Problem to work on |
Word for word, repeat the data that follows. Do not include the pictures.

* * * * * * *

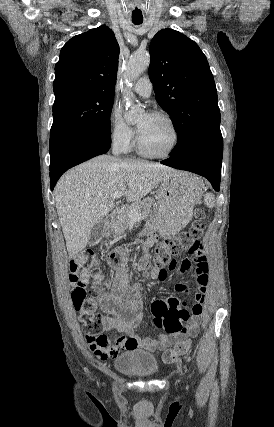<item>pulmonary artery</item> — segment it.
I'll return each mask as SVG.
<instances>
[{"label":"pulmonary artery","instance_id":"pulmonary-artery-1","mask_svg":"<svg viewBox=\"0 0 274 427\" xmlns=\"http://www.w3.org/2000/svg\"><path fill=\"white\" fill-rule=\"evenodd\" d=\"M133 90L139 96L148 98L152 93V83L147 76H144L134 84Z\"/></svg>","mask_w":274,"mask_h":427}]
</instances>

* * * * * * *

Answer section |
<item>pulmonary artery</item> — segment it.
I'll return each mask as SVG.
<instances>
[{"label":"pulmonary artery","instance_id":"pulmonary-artery-1","mask_svg":"<svg viewBox=\"0 0 274 427\" xmlns=\"http://www.w3.org/2000/svg\"><path fill=\"white\" fill-rule=\"evenodd\" d=\"M133 90L139 96L148 98L152 93V83L147 76H144L134 84Z\"/></svg>","mask_w":274,"mask_h":427}]
</instances>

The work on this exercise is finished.